Curt James works for Welcome Home RGV, a McAllen-based organization that helps to organize activities for seniors who are Winter Texans or permanent residents. (Border Report Photo/Sandra Sanchez).

Unlike the “Winter Texans” who come down for the climate but head north when the temperatures soar into the triple digits, these die-hard converted Texans are all in when it comes to the Lone Star State. They love living on the border. And they seem to do everything together.

“A converted Texan is someone who came down and is staying here forever. So they don’t go back and forth. They have a lot of pride in being called converted Texan as opposed to Winter Texan. They’re here all the time,” said Curt James, who works for the organization Welcome Home RGV, as a self-described “in-house entertainer.”

Kristi Collier is president of Welcome Home RGV in 2006 when she noticed there was a tremendous need by seniors in South Texas for help finding activities for them and connecting them to one another. Her business is booming and she recently did a six-day recruitment trip up North to entice more seniors to consider moving to South Texas. (Border Report Photo/Sandra Sanchez).

Kristi Collier founded Welcome Home RGV in 2006 to help market some of her other businesses and to mainly sell coupon books, she told Border Report recently. But immediately, she became swarmed by seniors wanting her to help organize events for them, to communicate with other mobile home parks and to help hook them up with more seniors. Fast forward 13 years and Collier is at the center of a whirlwind of activity and expresses her exhaustion from trying to keep up with these fun-loving seniors.

“We do a wide variety of things to work with our Winter Texans and to welcome them home when they come,” Collier said. “Recognizing the economic impact our Winter Texans bring to South Texas and we try to really make them feel like part of us.”

Last year, she organized a cruise to Mexico and 300 seniors went.

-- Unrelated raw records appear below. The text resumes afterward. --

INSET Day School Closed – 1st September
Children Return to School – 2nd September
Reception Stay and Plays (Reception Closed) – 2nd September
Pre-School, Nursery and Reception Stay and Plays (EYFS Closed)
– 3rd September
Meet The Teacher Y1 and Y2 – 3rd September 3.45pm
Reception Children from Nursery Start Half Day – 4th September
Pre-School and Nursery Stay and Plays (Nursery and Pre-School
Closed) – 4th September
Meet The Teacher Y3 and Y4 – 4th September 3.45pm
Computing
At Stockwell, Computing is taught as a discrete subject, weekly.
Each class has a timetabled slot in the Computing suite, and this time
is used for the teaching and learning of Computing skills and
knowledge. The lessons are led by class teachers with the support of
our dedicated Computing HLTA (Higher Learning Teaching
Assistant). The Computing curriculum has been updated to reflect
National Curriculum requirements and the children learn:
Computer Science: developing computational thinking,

This summer, they started a weekly dinner club on Thursdays.

Fran Adams is a senior who lives in the Rio Grande Valley and works part-time for Welcome Home RGV. She attended a Sept. 19, 2019, dinner for senior South Texans in McAllen. (Border Report Photo/Sandra Sanchez).

The dinners actually start at 3 p.m., but most seniors begin arriving as early as 1:30 p.m. Because as Fran Adams explained, “These are senior citizens and they’re not going to get any place late because they don’t want to get left out.”

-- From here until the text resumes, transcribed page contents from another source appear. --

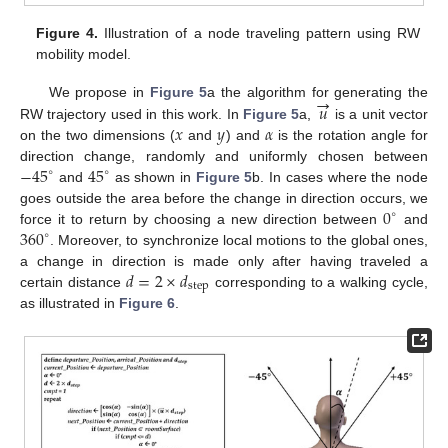
Figure 4.
Illustration of a node traveling pattern using RW
mobility model.
→
𝑢
We propose in
Figure 5
a the algorithm for generating the
𝑥
𝑦
𝛼
RW trajectory used in this work. In
Figure 5
a,
is a unit vector
on the two dimensions (
and
) and
is the rotation angle for
−
45
45
direction change, randomly and uniformly chosen between
∘
∘
and
as shown in
Figure 5
b. In cases where the node
0
goes outside the area before the change in direction occurs, we
∘
360
force it to return by choosing a new direction between
and
∘
. Moreover, to synchronize local motions to the global ones,
𝑑
=
2
×
𝑑
a change in direction is made only after having traveled a
step
certain distance
corresponding to a walking cycle,
as illustrated in
Figure 6
.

The dinner (more like lunch) clubs started this summer with only five people. Collier said at first it was mostly her staff bringing their spouses. But then the seniors heard about it and it really caught on.

At one dinner held Sept. 19 at the Applebees on N. 10th Street in McAllen, more than 80 seniors came. The week before, more than 100 people attended a dinner at Cheddar’s, Collier said.

A survey of Winter Texans done in 2018 by the University of Texas Rio Grande Valley found that most indicated they planned to return, and many would consider making South Texas their permanent home.

The survey of 774 seniors is the first and only of its kind done in the Rio Grande Valley, so far, Collier said, and it provides some insight into why these seniors come.

Over 80 seniors, most who live in South Texas year-round, attended a dinner on Sept. 19, 2019, hosted by Welcome Home RGV at Applebee’s in McAllen where staffers gave out raffle prizes. The dinner started at 3 p.m., but most arrived by 2 p.m. (Border Report Photo/Sandra Sanchez).
Seniors attending a dinner in McAllen on Sept. 19, 2019, received these free key chains. (Border Report Photo/Sandra Sanchez).

The survey noted how seniors give such a boost to the South Texas economy, their average age, gender, hobbies and special interests. And the overwhelming majority of 2018 Winter Texans — 95 percent — said they planned to return in 2019.

The survey also found that Winter Texans are
increasingly much less concerned about terrorism or threat of violence as a reason for not returning to the Valley. “These findings suggest that concerns about Mexico violence or the 2014 surge of undocumented immigrants and security forces to the Valley is not pervasive,” the survey stated.

The people who were attending the Sept. 19 dinner interviewed by Border Report said they love living in the Rio Grande Valley.

“It’s like having six Saturdays and one Sunday every week,” said Ed Herlay, who relocated with his wife, Kathy, 12 years ago from Nebraska and live in Bit O’Heaven RV and Mobile Home Resort in Donna, Texas.

Kathy and Ed Herlay enjoy dinner on Sept. 19, 2019, with other converted seniors in McAllen, Texas. (Border Report Photo/Sandra Sanchez).

“There are activities every day of the week. Monday’s the bowling league; Tuesday is happy hour; Wednesday is entertainment; Thursday is soup supper — all you can eat for 3 bucks; Friday is always the dance. Saturday is music jam. Plus all the other activities mixed in. It just goes on,” he said.